How to Size Bets. The Kelly Criterion in PyTorch
Suppose you would like to make a wager on a random outcome because you believe you know something about the probability of the outcome, for example that 265/365 days in a year will be cloudy in South Bend, Indiana. How much should you wager it will be cloudy tomorrow if you would be paid even odds, under the assumption you will take bets for an eternity and instantly.
If your statistics are good there’s a unique correct answer due to John L. Kelly Jr., American treasure. You should wager ~45% of the money you have because it maximizes the exponential rate of growth (G) of your wealth (W) in the limit of a large number of bets (N). You find the desired sizing (c, a fraction of your capital) by maximizing what you can easily work out is G after many trials: G=(win fraction) log(1+c)+(lose fraction)log(1-c). There’s a unique c that maximizes this G expression as a function of c. You can find c using the optimization method of your choice. This number balances the value of the information you have, with the payoff of the bet. Gamblers are very familiar with this elementary version of the “Kelly Criterion”. What is documented in fewer places is how to use this in a general setting, where the payoff distribution is complex, multi-dimensional, or only available as samples. That’s what I’ll describe here.

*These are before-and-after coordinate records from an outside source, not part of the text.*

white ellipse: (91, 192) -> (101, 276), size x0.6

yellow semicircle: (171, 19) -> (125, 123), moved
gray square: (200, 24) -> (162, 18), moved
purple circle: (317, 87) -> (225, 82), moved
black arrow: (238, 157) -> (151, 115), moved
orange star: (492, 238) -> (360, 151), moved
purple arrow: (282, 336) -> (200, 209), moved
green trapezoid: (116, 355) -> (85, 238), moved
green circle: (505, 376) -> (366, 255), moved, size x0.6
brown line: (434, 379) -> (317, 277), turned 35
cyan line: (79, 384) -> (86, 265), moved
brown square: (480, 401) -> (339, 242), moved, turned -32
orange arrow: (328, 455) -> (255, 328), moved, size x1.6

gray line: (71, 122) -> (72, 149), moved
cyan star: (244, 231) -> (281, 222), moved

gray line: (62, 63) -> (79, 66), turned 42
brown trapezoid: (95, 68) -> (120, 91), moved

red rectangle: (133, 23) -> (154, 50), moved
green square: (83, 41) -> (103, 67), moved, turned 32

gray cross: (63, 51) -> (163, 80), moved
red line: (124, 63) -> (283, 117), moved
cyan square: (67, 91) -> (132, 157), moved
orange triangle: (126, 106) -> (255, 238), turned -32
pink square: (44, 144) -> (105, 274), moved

NOTE: The interesting thing about Kelly’s paper: “A novel interpretation of the information rate” is that the rate of growth of your wealth, is actually the same as the information rate (in the Shannon - Information theory sense) of the channel which you are getting your probability information from. Kelly cared more about G, because it exposes a truth about information. It’s a classic relationship showing that entropic information has real-life units. This was certainly a deep and interesting insight. To anyone who has spent a life shoving facts in their brains it’s certainly comforting.

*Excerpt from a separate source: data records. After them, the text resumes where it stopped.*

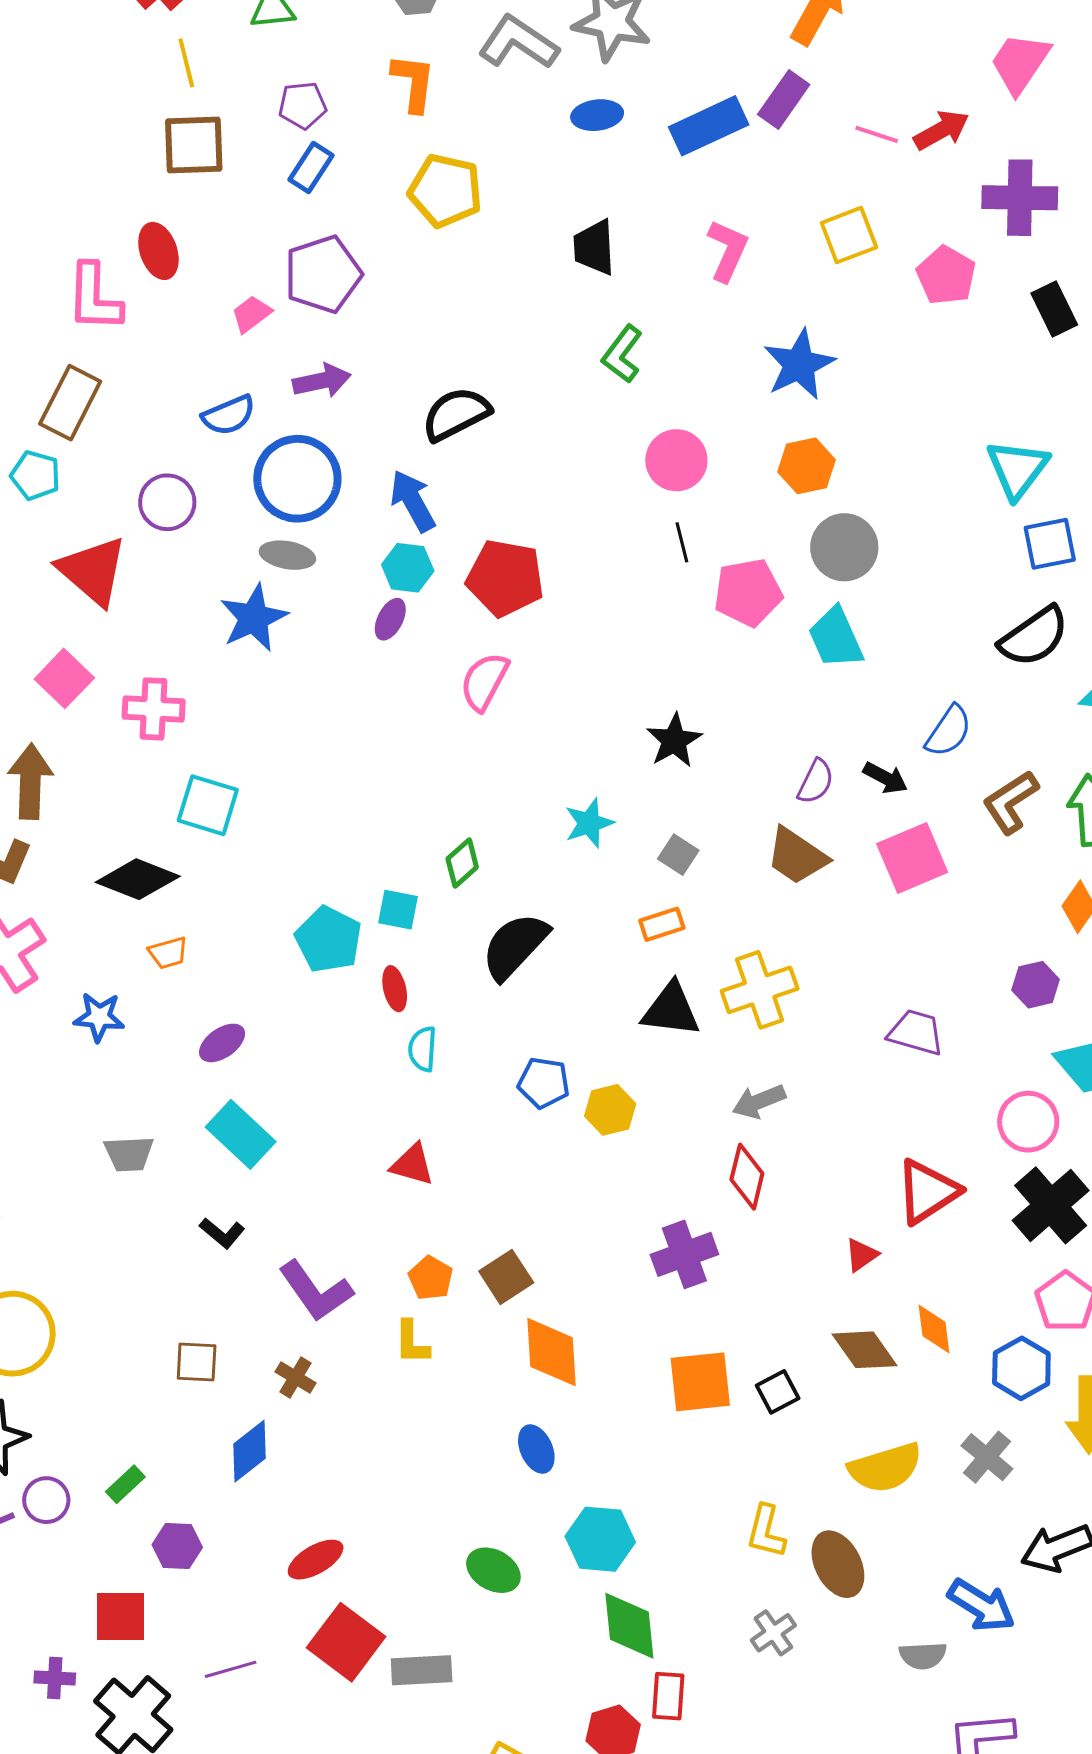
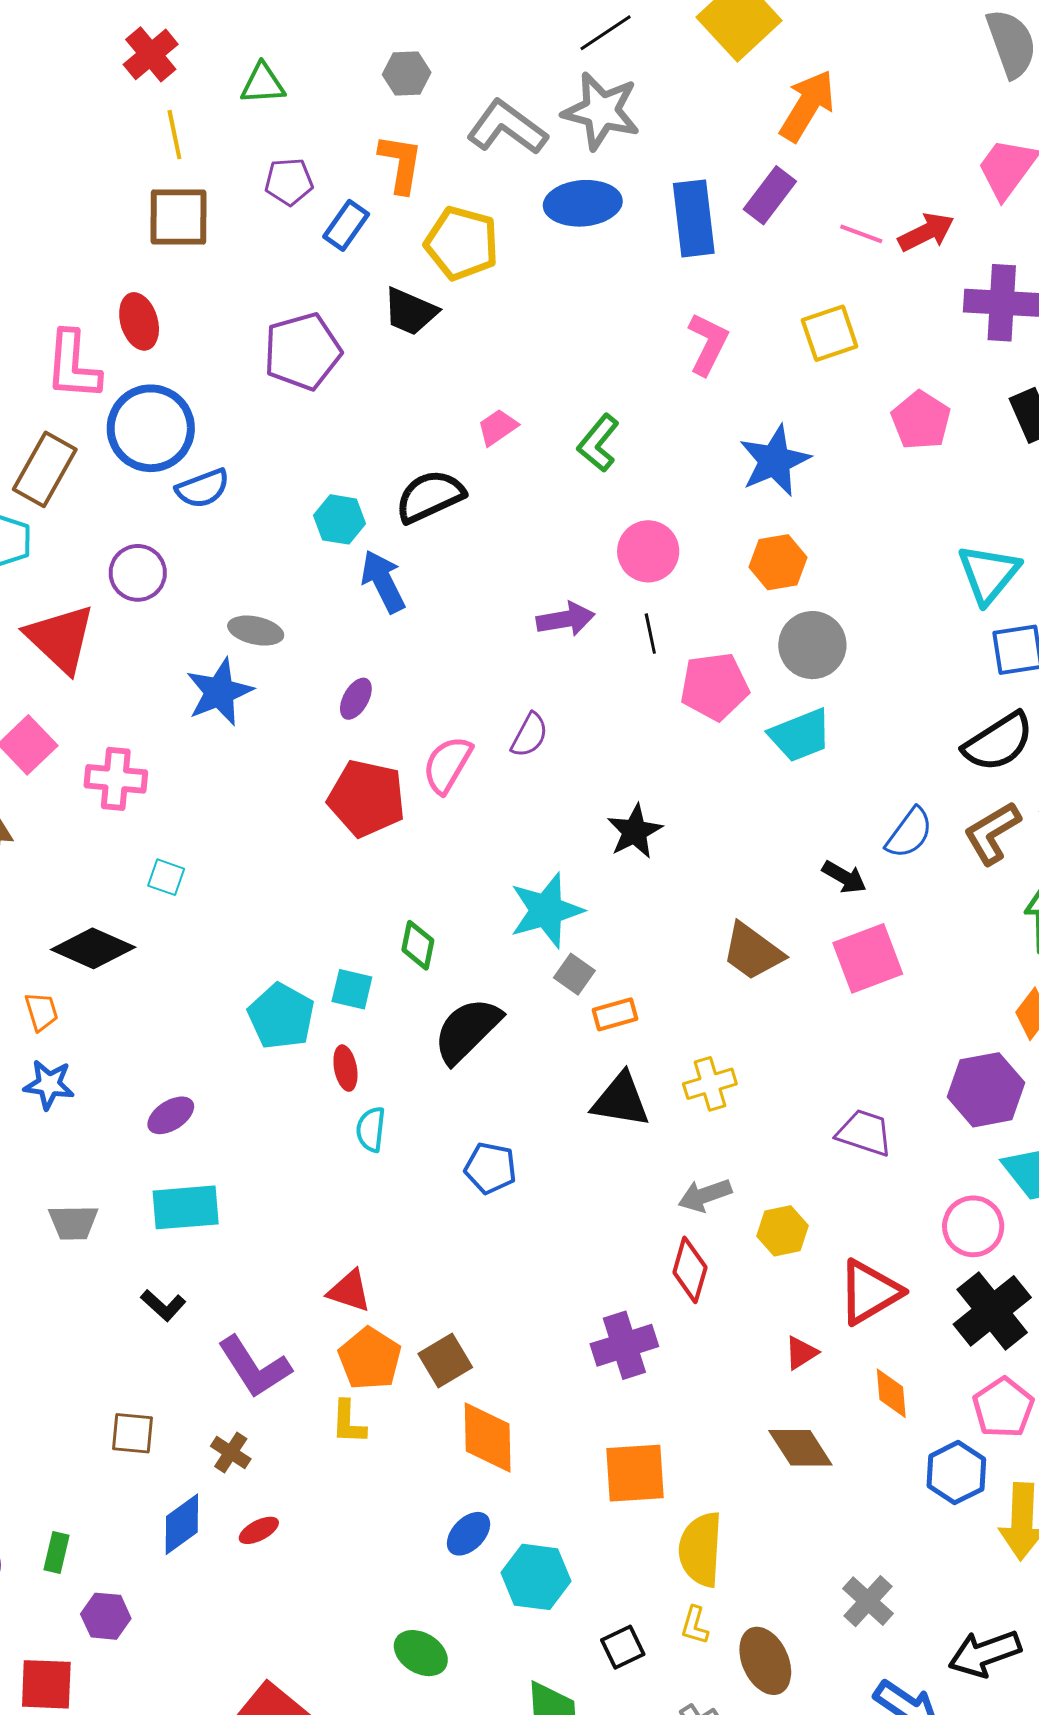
blue ellipse: (597, 115) -> (583, 203), size x1.5
blue rectangle: (709, 126) -> (694, 218), turned -74
blue rectangle: (311, 167) -> (346, 225), moved
yellow pentagon: (445, 191) -> (462, 243), moved
black trapezoid: (594, 247) -> (410, 312), moved, turned -66
pink pentagon: (946, 275) -> (921, 420), moved
pink trapezoid: (251, 314) -> (498, 427), moved
purple arrow: (322, 381) -> (566, 619), moved
blue circle: (297, 479) -> (151, 428), moved
cyan hexagon: (408, 568) -> (340, 519), moved
red pentagon: (505, 578) -> (367, 798), moved
cyan trapezoid: (836, 638) -> (800, 735), turned -90
purple semicircle: (816, 782) -> (529, 735), moved
brown L-shape: (1011, 802) -> (992, 833), moved
cyan square: (208, 805) -> (166, 877), size x0.6
cyan star: (589, 823) -> (546, 910), size x1.5
gray square: (678, 855) -> (574, 974), moved
green diamond: (462, 863) -> (418, 945), turned -39
orange trapezoid: (168, 953) -> (41, 1012), moved, turned -93
purple hexagon: (1036, 985) -> (986, 1090), size x1.6
yellow cross: (760, 990) -> (710, 1084), size x0.7
yellow hexagon: (610, 1110) -> (783, 1231), moved
cyan rectangle: (241, 1134) -> (186, 1207), turned -50
red triangle: (412, 1165) -> (349, 1291), moved
orange pentagon: (431, 1278) -> (370, 1359), size x1.4
orange diamond: (934, 1329) -> (891, 1393), moved
black square: (778, 1392) -> (623, 1647), moved
blue ellipse: (536, 1449) -> (469, 1534), turned 66
gray cross: (987, 1457) -> (868, 1601), moved
yellow semicircle: (885, 1468) -> (701, 1549), moved, turned 108
green rectangle: (125, 1484) -> (56, 1552), turned -36
yellow L-shape: (766, 1531) -> (695, 1625), size x0.7
cyan hexagon: (600, 1539) -> (536, 1577), moved
red ellipse: (316, 1560) -> (259, 1530), moved, size x0.7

Kelly grew up not far from where I’m living in Austin. He attended UT down the road, before ending up at Bell Labs. Besides working with Shannon on the information rate stuff, Kelly was involved in some of the earliest text to speech systems in the years before his death. That work actually lead to the voice of HAL singing ‘Daisy’ at the end of ‘2001’. Even today this work continues today albeit with much more powerful neural-network compression. He died suddenly at the age of 41, as good people often do. It’s pleasant to think of him down the road watching the Austin sunset and firing a gun - randomly into the air like a true Texan. From our offices you can see the spot where Kelly cut his teeth.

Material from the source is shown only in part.